(What the task requires)
Every line of the records below from the line with "is (1280, 944)." up to and including the line with "What do you see at coordinates (1065, 16)" must be reproduced exactly, and no line outside that range.

(Dataset records)
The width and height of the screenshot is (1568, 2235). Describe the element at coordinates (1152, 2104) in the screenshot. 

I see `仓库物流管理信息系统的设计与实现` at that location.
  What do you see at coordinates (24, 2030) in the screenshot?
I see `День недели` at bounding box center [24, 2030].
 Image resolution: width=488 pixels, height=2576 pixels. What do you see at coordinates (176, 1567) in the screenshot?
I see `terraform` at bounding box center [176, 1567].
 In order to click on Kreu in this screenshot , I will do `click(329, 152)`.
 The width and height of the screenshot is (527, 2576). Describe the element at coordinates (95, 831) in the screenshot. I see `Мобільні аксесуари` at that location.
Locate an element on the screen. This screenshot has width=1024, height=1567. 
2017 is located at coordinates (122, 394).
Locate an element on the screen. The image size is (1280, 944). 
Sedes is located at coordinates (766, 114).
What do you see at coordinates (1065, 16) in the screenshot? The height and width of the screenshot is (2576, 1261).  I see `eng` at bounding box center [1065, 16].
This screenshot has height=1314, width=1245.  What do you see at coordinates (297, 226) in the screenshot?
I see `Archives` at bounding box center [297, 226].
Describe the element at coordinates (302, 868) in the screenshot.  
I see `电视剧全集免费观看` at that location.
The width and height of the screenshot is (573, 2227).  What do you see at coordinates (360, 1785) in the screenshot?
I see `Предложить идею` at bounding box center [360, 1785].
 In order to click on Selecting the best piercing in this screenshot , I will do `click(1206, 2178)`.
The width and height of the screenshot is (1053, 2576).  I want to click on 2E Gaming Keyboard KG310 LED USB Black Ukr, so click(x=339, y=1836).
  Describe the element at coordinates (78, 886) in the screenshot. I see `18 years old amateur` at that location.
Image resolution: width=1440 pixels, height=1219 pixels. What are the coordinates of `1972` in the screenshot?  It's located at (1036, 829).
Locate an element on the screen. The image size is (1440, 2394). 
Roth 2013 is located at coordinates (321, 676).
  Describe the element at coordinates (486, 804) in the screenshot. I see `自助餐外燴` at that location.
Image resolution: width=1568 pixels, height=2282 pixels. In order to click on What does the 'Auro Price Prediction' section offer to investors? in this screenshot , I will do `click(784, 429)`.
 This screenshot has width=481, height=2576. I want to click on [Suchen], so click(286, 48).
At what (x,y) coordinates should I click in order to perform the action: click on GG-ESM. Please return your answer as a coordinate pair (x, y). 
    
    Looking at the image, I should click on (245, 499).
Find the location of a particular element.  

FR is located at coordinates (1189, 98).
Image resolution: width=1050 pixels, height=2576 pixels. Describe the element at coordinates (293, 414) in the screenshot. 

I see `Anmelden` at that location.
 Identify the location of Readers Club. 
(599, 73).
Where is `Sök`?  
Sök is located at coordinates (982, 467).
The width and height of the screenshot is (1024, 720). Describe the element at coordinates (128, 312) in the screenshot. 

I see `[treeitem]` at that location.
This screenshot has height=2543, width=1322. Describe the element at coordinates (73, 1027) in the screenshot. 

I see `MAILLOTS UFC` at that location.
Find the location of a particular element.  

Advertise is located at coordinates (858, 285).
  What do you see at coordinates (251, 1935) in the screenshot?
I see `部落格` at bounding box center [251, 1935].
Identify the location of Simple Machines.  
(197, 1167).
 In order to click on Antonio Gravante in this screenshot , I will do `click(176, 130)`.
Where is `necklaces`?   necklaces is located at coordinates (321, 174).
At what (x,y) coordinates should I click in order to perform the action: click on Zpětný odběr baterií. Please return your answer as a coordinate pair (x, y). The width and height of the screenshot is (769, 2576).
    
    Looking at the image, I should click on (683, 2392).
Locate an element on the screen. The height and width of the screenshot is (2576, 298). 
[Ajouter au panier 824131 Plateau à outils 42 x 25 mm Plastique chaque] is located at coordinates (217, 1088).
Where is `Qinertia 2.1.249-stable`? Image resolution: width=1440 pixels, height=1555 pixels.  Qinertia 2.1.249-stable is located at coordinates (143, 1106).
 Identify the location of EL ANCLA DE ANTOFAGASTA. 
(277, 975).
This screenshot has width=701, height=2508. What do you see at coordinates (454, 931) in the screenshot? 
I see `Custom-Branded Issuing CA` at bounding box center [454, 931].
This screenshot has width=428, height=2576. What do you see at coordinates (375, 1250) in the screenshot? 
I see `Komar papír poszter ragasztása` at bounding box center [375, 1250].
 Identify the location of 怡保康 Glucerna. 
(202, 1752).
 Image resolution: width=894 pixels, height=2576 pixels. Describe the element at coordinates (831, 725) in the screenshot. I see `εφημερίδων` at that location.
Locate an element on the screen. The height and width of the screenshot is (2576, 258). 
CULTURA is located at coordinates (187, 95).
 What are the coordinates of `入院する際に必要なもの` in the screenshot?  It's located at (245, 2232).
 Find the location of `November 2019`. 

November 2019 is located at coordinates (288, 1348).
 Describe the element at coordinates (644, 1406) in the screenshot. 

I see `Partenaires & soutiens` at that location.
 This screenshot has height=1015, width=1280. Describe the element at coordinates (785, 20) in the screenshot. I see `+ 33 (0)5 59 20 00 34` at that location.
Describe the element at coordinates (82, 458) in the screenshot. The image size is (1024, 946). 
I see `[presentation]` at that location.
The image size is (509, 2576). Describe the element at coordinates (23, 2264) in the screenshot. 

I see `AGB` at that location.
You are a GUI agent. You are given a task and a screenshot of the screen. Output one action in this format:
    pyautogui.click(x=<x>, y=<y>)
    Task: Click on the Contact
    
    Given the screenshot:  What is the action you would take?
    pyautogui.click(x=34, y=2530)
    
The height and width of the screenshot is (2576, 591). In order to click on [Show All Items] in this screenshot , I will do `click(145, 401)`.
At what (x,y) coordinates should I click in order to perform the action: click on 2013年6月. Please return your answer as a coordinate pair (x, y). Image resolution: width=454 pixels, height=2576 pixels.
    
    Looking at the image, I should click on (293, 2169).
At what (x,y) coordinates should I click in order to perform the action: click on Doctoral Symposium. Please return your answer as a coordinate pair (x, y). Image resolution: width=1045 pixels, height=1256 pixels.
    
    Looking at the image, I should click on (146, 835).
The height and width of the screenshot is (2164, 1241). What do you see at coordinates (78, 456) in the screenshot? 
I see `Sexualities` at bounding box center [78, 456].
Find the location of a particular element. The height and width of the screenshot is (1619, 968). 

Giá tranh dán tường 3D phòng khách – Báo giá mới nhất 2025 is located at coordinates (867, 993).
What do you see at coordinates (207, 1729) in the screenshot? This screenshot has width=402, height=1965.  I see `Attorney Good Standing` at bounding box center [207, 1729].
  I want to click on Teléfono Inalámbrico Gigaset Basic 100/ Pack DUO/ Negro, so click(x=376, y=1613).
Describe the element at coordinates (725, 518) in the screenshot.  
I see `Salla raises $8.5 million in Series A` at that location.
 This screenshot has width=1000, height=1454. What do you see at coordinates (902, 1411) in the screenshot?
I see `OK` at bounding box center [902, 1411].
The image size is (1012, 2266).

(Solution to this problem)
Locate an element on the screen. The image size is (1280, 944). 
Sedes is located at coordinates (766, 114).
What do you see at coordinates (1065, 16) in the screenshot? The height and width of the screenshot is (2576, 1261).  I see `eng` at bounding box center [1065, 16].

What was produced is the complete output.